秋田県で人身被害が過去最悪を記録したクマの姿
自衛隊によるクマ駆除は「法的に不可能」:知事が説明
鈴木知事の要請は、自衛隊が直接クマを駆除するためではないと、知事自身がSNSで明らかにしています。「自衛隊を出動させればよいとの意見もあるが、駆除のための武器使用は法的に不可能」と投稿。現行法では、「駆除そのものを目的とする武器使用は許されない」と強調しました。さらに、「銃や訓練の性質からもクマの駆除は難しい」とも記しており、自衛隊がクマを銃で駆除することの現実的な困難性を示唆しています。
小銃と猟銃の違い:専門家が語る駆除の限界
なぜ自衛隊によるクマ駆除が難しいのでしょうか。北海道猟友会・札幌支部「ヒグマ防除隊」の玉木康雄隊長は、「自衛隊員は銃器に慣れているが、装備する小銃と猟銃では使用目的も銃弾の威力も全く違う」と説明します。陸上自衛隊の主力である「89式5.56ミリ小銃」は対人用で、防弾チョッキへの貫通力はあるものの、クマのような大型動物に対して「致命傷を与えることはできません」と玉木隊長は指摘。クマを確実に仕留めるには、より強力な猟銃が必要であり、自衛隊の装備では不十分であるとの専門的な見解が示されました。

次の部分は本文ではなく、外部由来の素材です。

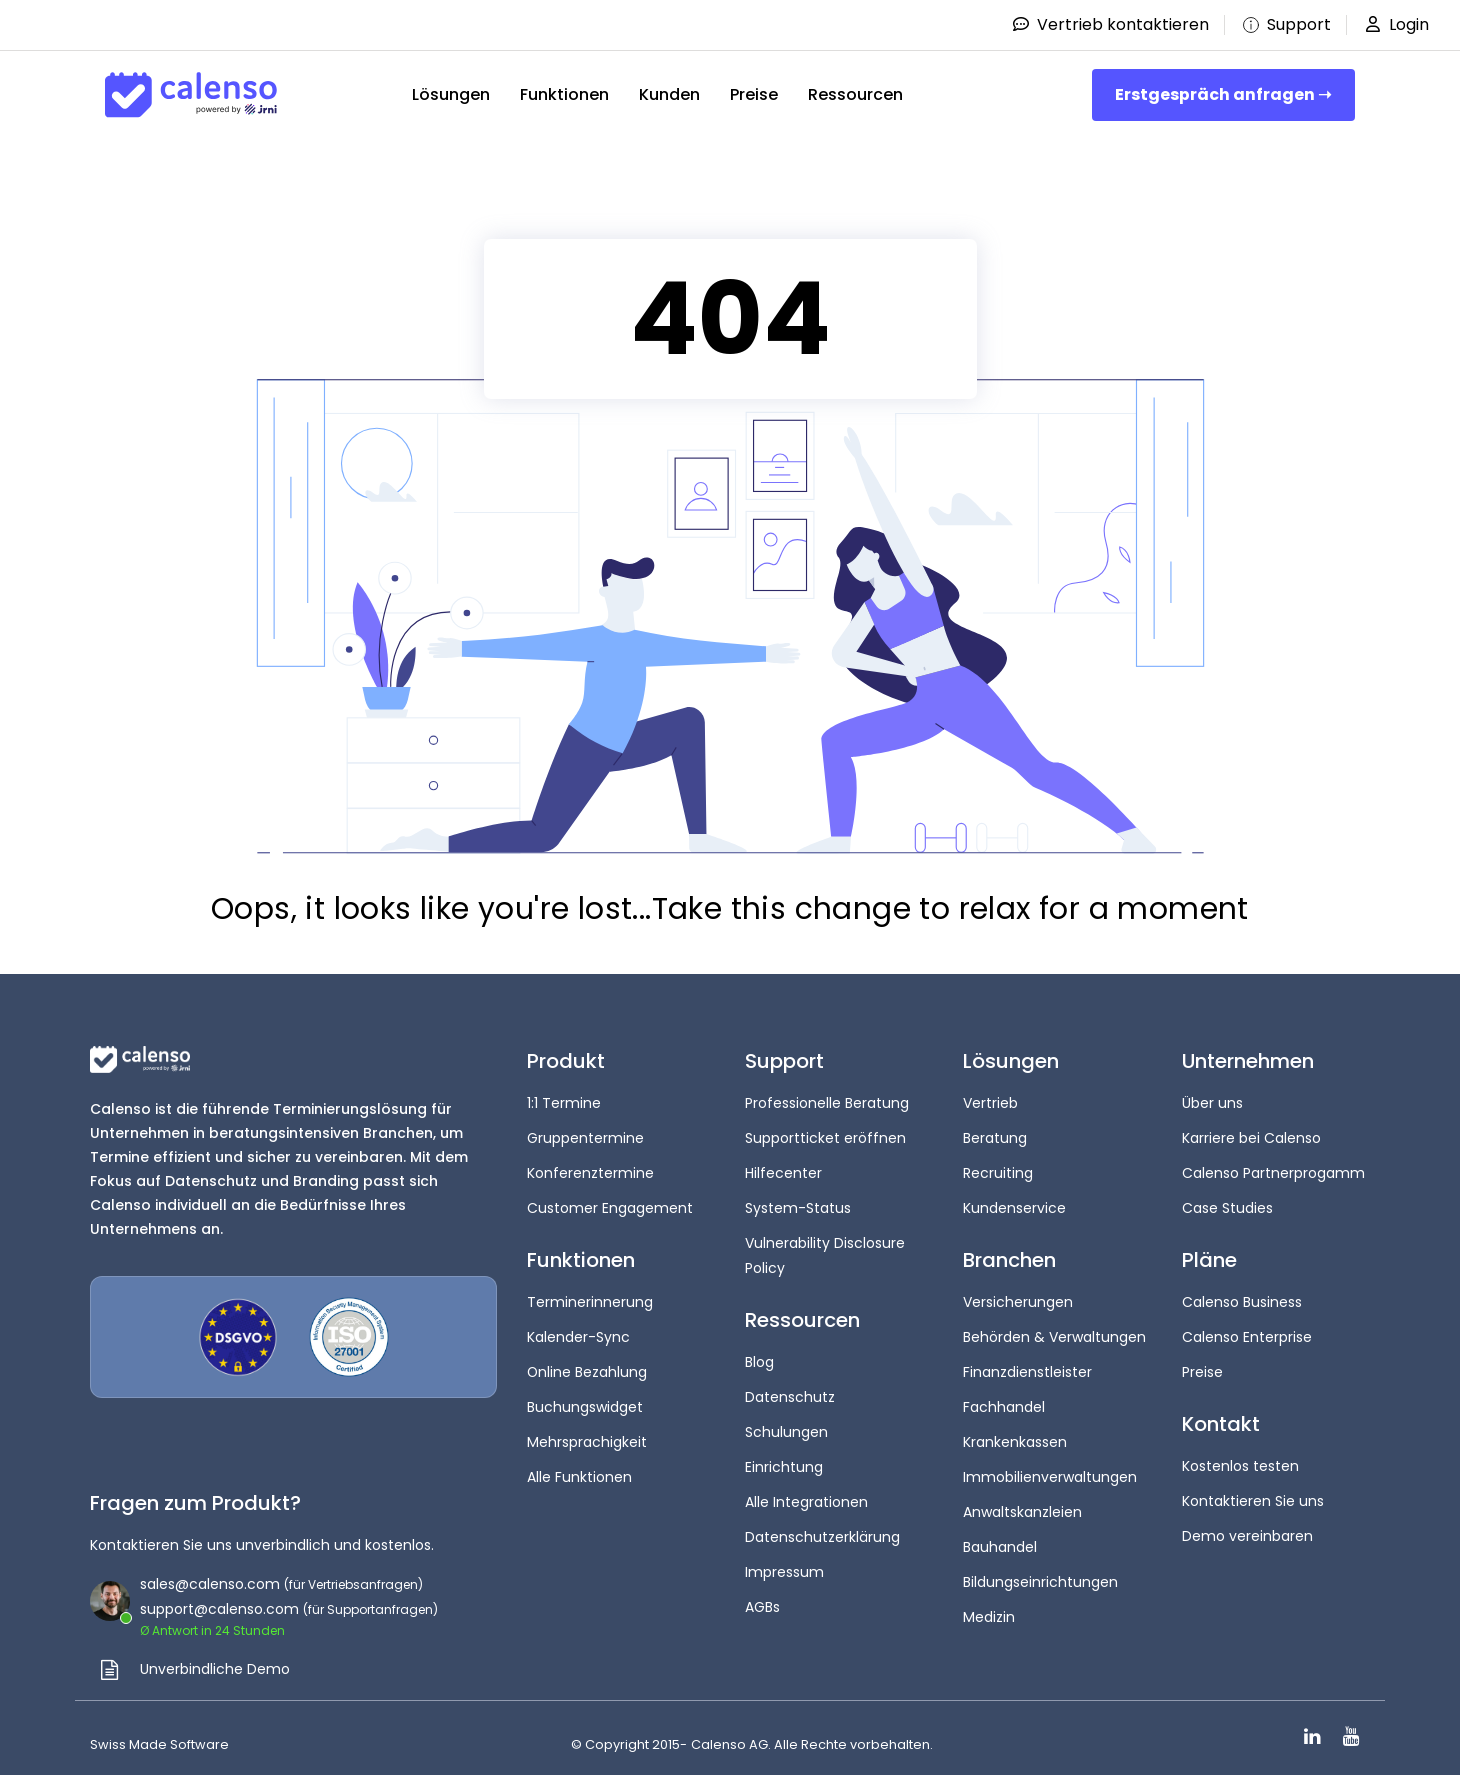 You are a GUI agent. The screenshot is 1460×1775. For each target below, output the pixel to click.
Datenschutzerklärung (822, 1526)
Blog (759, 1356)
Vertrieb (990, 1103)
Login (1395, 25)
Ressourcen (855, 94)
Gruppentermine (585, 1137)
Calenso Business (1242, 1298)
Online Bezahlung (587, 1366)
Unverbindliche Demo (215, 1670)
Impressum (784, 1560)
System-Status (798, 1205)
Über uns (1212, 1103)
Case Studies (1227, 1205)
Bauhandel (1000, 1536)
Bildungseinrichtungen (1040, 1570)
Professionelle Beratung (827, 1103)
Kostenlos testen (1240, 1459)
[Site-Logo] (191, 95)
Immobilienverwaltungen (1050, 1468)
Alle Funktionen (579, 1468)
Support (1285, 25)
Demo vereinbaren (1247, 1527)
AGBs (762, 1594)
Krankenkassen (1015, 1434)
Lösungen (451, 94)
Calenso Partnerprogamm (1273, 1171)
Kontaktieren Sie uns (1253, 1493)
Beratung (995, 1137)
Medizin (989, 1604)
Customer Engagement (610, 1205)
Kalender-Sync (578, 1332)
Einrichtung (784, 1458)
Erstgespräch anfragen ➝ (1223, 94)
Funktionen (564, 94)
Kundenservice (1014, 1205)
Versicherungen (1018, 1298)
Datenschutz (790, 1390)
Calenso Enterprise (1247, 1332)
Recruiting (998, 1171)
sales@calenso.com (210, 1584)
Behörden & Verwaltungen (1054, 1332)
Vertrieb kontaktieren (1109, 25)
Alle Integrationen (806, 1492)
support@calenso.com (219, 1609)
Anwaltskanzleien (1022, 1502)
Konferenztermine (590, 1171)
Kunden (669, 94)
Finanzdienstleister (1027, 1366)
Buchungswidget (585, 1400)
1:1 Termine (564, 1103)
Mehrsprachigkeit (587, 1434)
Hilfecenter (783, 1171)
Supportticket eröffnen (825, 1137)
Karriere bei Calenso (1251, 1137)
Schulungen (786, 1424)
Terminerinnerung (590, 1298)
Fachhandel (1004, 1400)
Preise (754, 94)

秋田県でのクマによる人身被害は深刻さを増し、自衛隊への支援要請という異例の事態に至りました。しかし、自衛隊の役割は直接的な駆除ではなく、広範な支援にあることが強調されています。法的制約と装備の特性から、自衛隊によるクマの直接駆除は困難であり、今後、この複雑な問題には、専門家と連携した多角的なアプローチが不可欠となるでしょう。